I know that $x-1$ is a factor of $x^2-1$, but is $x-i$ a factor of $x^2+1$. Do we consider $x-i$ to be a factor of $x^2+xi+2$?

Answer 1

In both cases the answer is YES if we are considering polynomials over the complex field and NO if we are considering polynomials over the real field.

Answer 2

Over the complex numbers, every polynomial $p(x)=a (x^n +b_{n-1}x^{n-1}+\ldots b_1 x + b_0)$ can be factored into $n$ (possibly identical) factors such that $$p(x)=a\prod_{m=1}^n (x-x_m)$$ with $x_m$ being the zeroes of the polynomial.

Thus, in particular $$x^2+1=(x-i)(x+i)$$ such that $x-i$ is a factor and $$x^2+ix+2=(x-i)(x+2i)$$ such that $x-i$ equally is a factor.

Answer 3

It does, unfortunately, depend on context. It depends on whether you're factorising over the integers (or rationals), the real numbers, or complex numbers. As you go much further in mathematics, there will be many other "things" you can factorise over, but we won't bother with that.

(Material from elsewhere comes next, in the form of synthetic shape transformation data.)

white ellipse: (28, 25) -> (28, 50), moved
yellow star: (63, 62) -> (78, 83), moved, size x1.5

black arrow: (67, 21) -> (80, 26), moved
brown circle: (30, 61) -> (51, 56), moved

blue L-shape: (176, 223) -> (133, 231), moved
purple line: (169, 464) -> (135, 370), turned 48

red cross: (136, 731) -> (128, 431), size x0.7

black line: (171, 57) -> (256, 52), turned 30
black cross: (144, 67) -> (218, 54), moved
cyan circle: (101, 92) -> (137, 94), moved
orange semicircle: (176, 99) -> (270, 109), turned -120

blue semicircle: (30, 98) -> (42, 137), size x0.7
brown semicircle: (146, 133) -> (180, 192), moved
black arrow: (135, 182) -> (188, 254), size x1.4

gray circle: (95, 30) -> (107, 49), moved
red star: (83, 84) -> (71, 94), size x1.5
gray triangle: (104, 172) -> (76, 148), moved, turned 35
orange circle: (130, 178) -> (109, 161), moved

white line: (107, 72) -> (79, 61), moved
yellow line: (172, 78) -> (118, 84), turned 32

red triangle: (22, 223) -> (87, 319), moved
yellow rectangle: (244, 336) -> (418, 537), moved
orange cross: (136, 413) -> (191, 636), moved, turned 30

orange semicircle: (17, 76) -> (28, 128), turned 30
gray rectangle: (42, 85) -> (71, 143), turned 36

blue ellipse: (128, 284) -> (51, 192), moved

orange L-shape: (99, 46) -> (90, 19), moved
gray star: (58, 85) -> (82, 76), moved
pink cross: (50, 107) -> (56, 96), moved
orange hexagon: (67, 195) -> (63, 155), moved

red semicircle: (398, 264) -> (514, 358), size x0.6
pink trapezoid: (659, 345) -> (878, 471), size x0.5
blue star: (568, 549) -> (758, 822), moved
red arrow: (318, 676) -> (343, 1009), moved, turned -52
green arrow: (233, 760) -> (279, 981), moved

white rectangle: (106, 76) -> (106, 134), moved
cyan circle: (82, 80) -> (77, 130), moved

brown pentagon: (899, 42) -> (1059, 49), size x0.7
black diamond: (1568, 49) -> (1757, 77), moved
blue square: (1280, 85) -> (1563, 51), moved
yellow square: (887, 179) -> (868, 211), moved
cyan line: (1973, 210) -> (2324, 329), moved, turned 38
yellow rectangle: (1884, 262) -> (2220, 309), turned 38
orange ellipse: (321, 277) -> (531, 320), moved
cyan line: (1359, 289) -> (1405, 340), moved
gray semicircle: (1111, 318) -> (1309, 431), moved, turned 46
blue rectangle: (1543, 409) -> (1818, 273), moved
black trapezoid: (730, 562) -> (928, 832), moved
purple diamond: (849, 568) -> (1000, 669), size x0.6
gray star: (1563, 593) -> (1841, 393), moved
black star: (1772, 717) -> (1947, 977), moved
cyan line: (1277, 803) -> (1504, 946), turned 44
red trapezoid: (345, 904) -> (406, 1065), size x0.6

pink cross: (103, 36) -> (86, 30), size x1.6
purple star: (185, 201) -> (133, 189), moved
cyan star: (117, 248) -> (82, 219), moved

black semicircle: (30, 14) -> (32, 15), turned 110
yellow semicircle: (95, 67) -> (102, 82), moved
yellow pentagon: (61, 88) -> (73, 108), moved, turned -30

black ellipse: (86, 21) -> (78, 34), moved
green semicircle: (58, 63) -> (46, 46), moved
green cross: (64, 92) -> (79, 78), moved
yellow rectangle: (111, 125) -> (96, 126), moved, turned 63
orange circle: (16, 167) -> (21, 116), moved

For example, over the integers, the polynomial $x^4 + 1$ cannot be factored. In other words, there are no two polynomials, with integer coefficients, whose product is $x^4 + 1$ (except trivially, $\pm 1$ multiplied to $\pm(x^4 + 1)$). But, if you factorise over the reals, $$x^4 + 1 = (x^4 + 2x^2 + 1) - 2x^2 = (x^2 + 1)^2 - 2x^2 = (x^2 + 1 + \sqrt{2}x)(x^2 + 1 - \sqrt{2}x).$$ Over the reals, this cannot be factored any further. But, over the complex numbers, we get even more factors: $$(x^4 + 1) = \left(x - \frac{1}{\sqrt{2}} - \frac{i}{\sqrt{2}}\right)\left(x + \frac{1}{\sqrt{2}} - \frac{i}{\sqrt{2}}\right)\left(x + \frac{1}{\sqrt{2}} + \frac{i}{\sqrt{2}}\right)\left(x - \frac{1}{\sqrt{2}} + \frac{i}{\sqrt{2}}\right).$$ Basically, the more possibilities we have for coefficients (integers to reals to complex numbers), the more possibilities we have for creating smaller factors, and you'll have to rely on context to know from where you may take your coefficients.